### Problem description
Beginning with the line that includes "Contacta amb nosaltres" and ending with the last line of the listing below, write out each line exactly, with no other output.
(Beginning of Records)
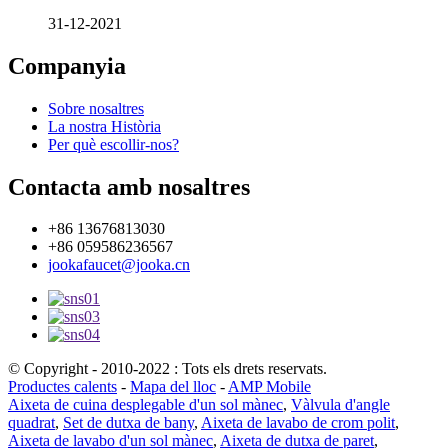
31-12-2021
Companyia
Sobre nosaltres
La nostra Història
Per què escollir-nos?
Contacta amb nosaltres
+86 13676813030
+86 059586236567
jookafaucet@jooka.cn
© Copyright - 2010-2022 : Tots els drets reservats.
Productes calents
-
Mapa del lloc
-
AMP Mobile
Aixeta de cuina desplegable d'un sol mànec
,
Vàlvula d'angle
quadrat
,
Set de dutxa de bany
,
Aixeta de lavabo de crom polit
,
Aixeta de lavabo d'un sol mànec
,
Aixeta de dutxa de paret
,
(End of Records)
### Expected answer
Contacta amb nosaltres
+86 13676813030
+86 059586236567
jookafaucet@jooka.cn
© Copyright - 2010-2022 : Tots els drets reservats.
Productes calents
-
Mapa del lloc
-
AMP Mobile
Aixeta de cuina desplegable d'un sol mànec
,
Vàlvula d'angle
quadrat
,
Set de dutxa de bany
,
Aixeta de lavabo de crom polit
,
Aixeta de lavabo d'un sol mànec
,
Aixeta de dutxa de paret
,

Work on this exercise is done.